GenePath: Model Construction
GenePath is an interactive modeling system for qualitative
model construction.
Knowledge of relationships in
the genetic network.
The network reflects how
particular genes affect
aggregation in D. discoideum.
This organism transitions from
uni- to multi-cellular when
hungry by aggregating.
Graphical representation of
the genetic network.
Red lines are inhibition.
Green lines are activation.
Numbers indicate confidence.
GenePath: Incorporating Data
Adding data, experimental or observational, to GenePath
results in an automatic revision of the qualitative model.
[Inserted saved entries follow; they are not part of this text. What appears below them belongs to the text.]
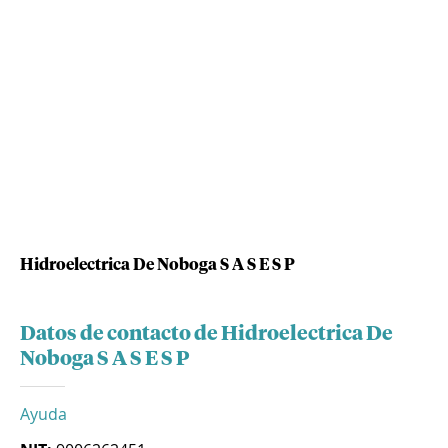
Hidroelectrica De Noboga S A S E S P
Datos de contacto de Hidroelectrica De
Noboga S A S E S P
Ayuda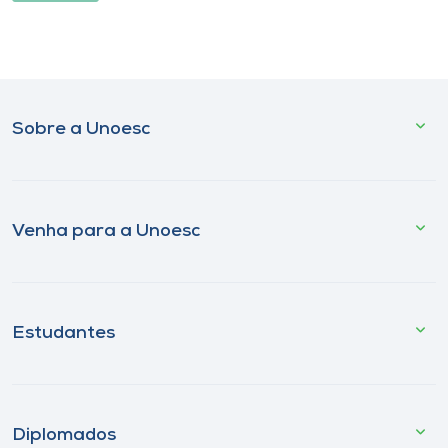
Sobre a Unoesc
Venha para a Unoesc
Estudantes
Diplomados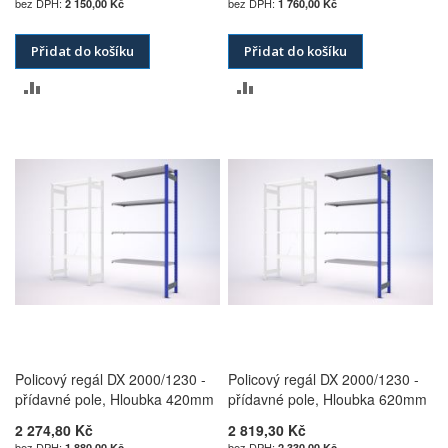
2 150,00 Kč
1 760,00 Kč
Přidat do košíku
Přidat do košíku
PŘIDAT
PŘIDAT
K
K
POROVNÁNÍ
POROVNÁNÍ
Policový regál DX 2000/1230 -
Policový regál DX 2000/1230 -
přídavné pole, Hloubka 420mm
přídavné pole, Hloubka 620mm
2 274,80 Kč
2 819,30 Kč
1 880,00 Kč
2 330,00 Kč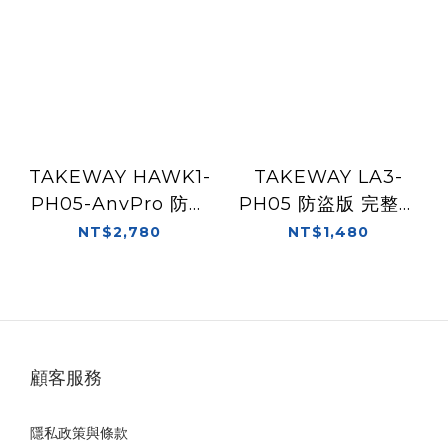
TAKEWAY HAWK1-
TAKEWAY LA3-
PH05-AnvPro 防盜
PH05 防盜版 完整組
雙磁浮 手機導航架 夾
手機導航架
NT$2,780
NT$1,480
具版本
顧客服務
隱私政策與條款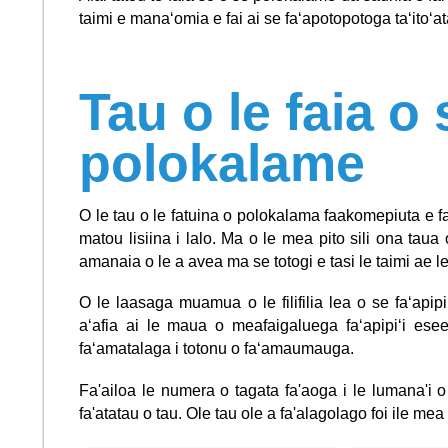
taimi e manaʻomia e fai ai se faʻapotopotoga taʻitoʻat
Tau o le faia o 
polokalame
O le tau o le fatuina o polokalama faakomepiuta e fa
matou lisiina i lalo. Ma o le mea pito sili ona ta
amanaia o le a avea ma se totogi e tasi le taimi ae 
O le laasaga muamua o le filifilia lea o se faʻapipiʻi
aʻafia ai le maua o meafaigaluega faʻapipiʻi es
faʻamatalaga i totonu o faʻamaumauga.
Fa'ailoa le numera o tagata fa'aoga i le lumana'i o
fa'atatau o tau. Ole tau ole a fa'alagolago foi ile mea 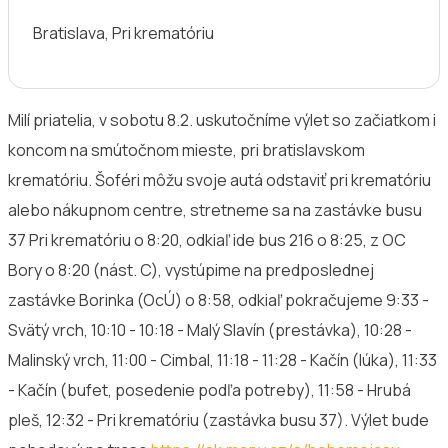
Bratislava, Pri krematóriu
Milí priatelia, v sobotu 8.2. uskutočníme výlet so začiatkom i
koncom na smútočnom mieste, pri bratislavskom
krematóriu. Šoféri môžu svoje autá odstaviť pri krematóriu
alebo nákupnom centre, stretneme sa na zastávke busu
37 Pri krematóriu o 8:20, odkiaľ ide bus 216 o 8:25, z OC
Bory o 8:20 (nást. C), vystúpime na predposlednej
zastávke Borinka (OcÚ) o 8:58, odkiaľ pokračujeme 9:33 -
Svätý vrch, 10:10 - 10:18 - Malý Slavín (prestávka), 10:28 -
Malinský vrch, 11:00 - Cimbal, 11:18 - 11:28 - Kačín (lúka), 11:33
- Kačín (bufet, posedenie podľa potreby), 11:58 - Hrubá
pleš, 12:32 - Pri krematóriu (zastávka busu 37). Výlet bude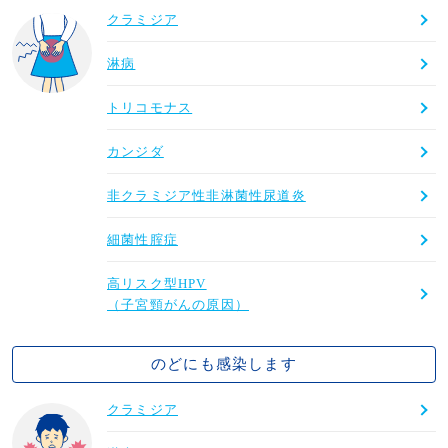
クラミジア
淋病
トリコモナス
カンジダ
非クラミジア性非淋菌性尿道炎
細菌性腟症
高リスク型HPV
（子宮頸がんの原因）
のどにも感染します
クラミジア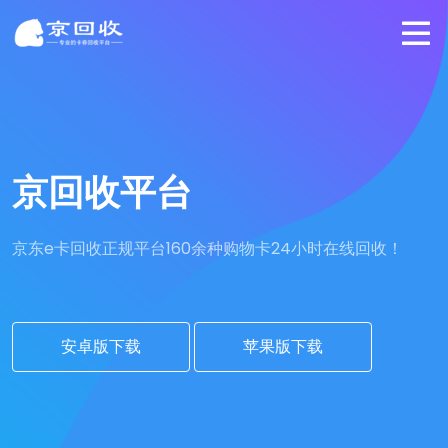
京回收平台
京东e卡回收正规平台
160余种购物卡24小时在线回收！
安卓版下载
苹果版下载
The program integrates knowledge and data to find a
network that reflects current knowledge.
An updated model of D. discoideum aggregation that
includes new links supported by various data sets.
Hybrow
Hybrow is designed to evaluate hypotheses against a
knowledge base and data sets.
The hypotheses are actually qualitative models.
The model contains spatial
relationships (Gal4p is in the
nucleus).
The model also includes
biological operators (binds,
transports, etc.)
Hybrow: Model (Hypothesis) Text
Models consist of events:
ev1 = Gal4p binds Gal80p in nuc(leus) in w(ild)t(ype)
ev2 = Mig1p repress gal4 in nuc in wt in presence_of
glucose
ev3 = Mig1p not repress gal4 in nuc in wt in absence_of
glucose
hy1 = ev1 + ev2 + ev3
Submitting this model to Hybrow results in a collection of
confirmatory and contradictory evidence.
ev2:: Ontology: Agent b has to be gene for repress
Data: Mig1p repress gal4 wt nuc (PubMed link)
ev3:: Ontology: Agent b has to be gene for repress
Data: Mig1p repress gal4 wt nuc (PubMed link)
Causal Modeling: Summary
The software presented in this lecture shared several
common features, such as
• all the systems let scientists specify models;
• apart from Hybrow, all systems used a simplified
representation for variable interaction;
• although not discussed here, all the systems incorporate
discovery components.
Curiously, the quantitative systems lacked support for
evaluating models against data.
In contrast, the qualitative systems have minimal utility
without their interaction with external data and knowledge.